Zwei Studien zu den wirtschaftlichen Folgen positiven Denkens (Sevincer et al., 2014) haben überprüft, ob auch gesamtwirtschaftlich jene Folgen auftreten, die man im täglichen Leben nachgewiesen hat, etwa dass sich Studenten seltener und erfolgloser bewerben, wenn sie von einem tollen Job träumen, sich Patienten von einer Hüftoperation langsamer erholen, wenn sie von einem zu positiven Ergebnis ausgehen, Übergewichtige weniger Gewicht verlieren, wenn sie das Abnehmen idealisieren, Menschen in einer Woche weniger erledigen, wenn sie ihre Zukunft durch eine rosarote Brille sehen oder Studenten schlechtere Noten schreiben, Probleme nicht lösen und Pläne unzulänglich umsetzen, wenn sie in Gedanken an große Studienerfolge schwelgen. Dafür wertete man mittels einer Computeranalyse die Leitartikel der Wirtschaftsseite einer Tageszeitung aus, die in der Krisenzeit 2007 bis 2009 erschienen, und verglich, wie sich eine Woche und einen Monat später der Dow-Jones-Index entwickelte. Auch analysierte man die Antrittsreden der amerikanischen Präsidenten von 1933 bis 2009 auf positives Denken und verglich am Ende ihrer vierjährigen Amtszeit den wirtschaftlichen Erfolg (Bruttoinlandsprodukt, Arbeitslosenquote). Das Ergebnis bestätigte, dass es zu einem sinkenden Aktienindex nach optimistischen Zeitungsartikeln kam, und auch weniger Wirtschaftsleistung und mehr Arbeitslosigkeit nach blumigen Antrittsreden konnten bestätigt werden. Positives Denken einflussreicher Wirtschaftsjournalisten oder Präsidenten endete also in krisenhaften gesamtwirtschaftlichen Entwicklungen, wobei man nicht ausschließen kann, dass diese Zusammenhänge durch Drittvariablen zustande kommen, etwa durch ein getrübtes Konsumklima oder eine ungünstige Auftragslage der Unternehmen. Man kann daraus den Schluss ziehen, dass ein kulturelles Klima, das davon bestimmt ist, positiv an die Zukunft zu denken, ein wichtiger psychologischer Faktor ist, der eher nicht zu einem wirtschaftlichen Aufschwung sondern eher zu einem Abschwung führt.

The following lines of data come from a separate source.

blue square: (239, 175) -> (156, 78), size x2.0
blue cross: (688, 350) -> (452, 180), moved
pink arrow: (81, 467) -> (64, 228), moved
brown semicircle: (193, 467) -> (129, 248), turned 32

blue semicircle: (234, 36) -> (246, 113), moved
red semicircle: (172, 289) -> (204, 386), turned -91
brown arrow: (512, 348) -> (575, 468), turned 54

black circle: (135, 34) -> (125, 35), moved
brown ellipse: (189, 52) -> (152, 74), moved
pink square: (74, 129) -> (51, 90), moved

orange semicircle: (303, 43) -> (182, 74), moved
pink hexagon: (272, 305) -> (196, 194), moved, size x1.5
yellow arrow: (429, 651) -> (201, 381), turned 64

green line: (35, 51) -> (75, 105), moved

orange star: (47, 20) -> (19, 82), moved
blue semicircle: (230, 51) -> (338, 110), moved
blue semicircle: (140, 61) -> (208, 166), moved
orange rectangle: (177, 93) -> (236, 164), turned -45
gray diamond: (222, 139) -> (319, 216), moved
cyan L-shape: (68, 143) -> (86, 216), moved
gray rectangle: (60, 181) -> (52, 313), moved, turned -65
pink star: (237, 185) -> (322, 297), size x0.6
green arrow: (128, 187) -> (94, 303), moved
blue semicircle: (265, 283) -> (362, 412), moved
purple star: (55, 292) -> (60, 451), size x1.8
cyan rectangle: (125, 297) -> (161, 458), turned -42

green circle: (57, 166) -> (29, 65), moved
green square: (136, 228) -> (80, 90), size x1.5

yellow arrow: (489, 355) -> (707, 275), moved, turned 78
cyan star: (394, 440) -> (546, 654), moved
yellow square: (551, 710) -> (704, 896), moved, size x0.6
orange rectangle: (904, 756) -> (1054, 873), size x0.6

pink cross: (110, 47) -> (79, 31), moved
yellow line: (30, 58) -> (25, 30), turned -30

Oswald Neuberger sieht in der Methode des Positiven Denkens eine zirkuläre Falle: "Wenn du keinen Erfolg hast, dann bist du eben selber schuld, weil du es offensichtlich nicht richtig probiert hast. Der Trainer aber bleibt unfehlbar."

Barbara Ehrenreich warnt in ihrem Buch "Smile or Die" vor der verdummenden Ideologie des positiven Denkens und schildert die demoralisierende Wirkung einer selbst verordneten Hurrakultur. Sie belegt darin in fundierter Weise, dass der Zwang zum Glücklichsein nicht nur blind für die Realität macht, sondern wegen des ständigen Scheiterns eigener Glücksansprüche auf die Dauer auch depressiv. Ehrenreich analysiert all die Wunderheiler, Hersteller von Schutzengeln und Verkäufer falscher Hoffnungen etwa bei Erkrankungen.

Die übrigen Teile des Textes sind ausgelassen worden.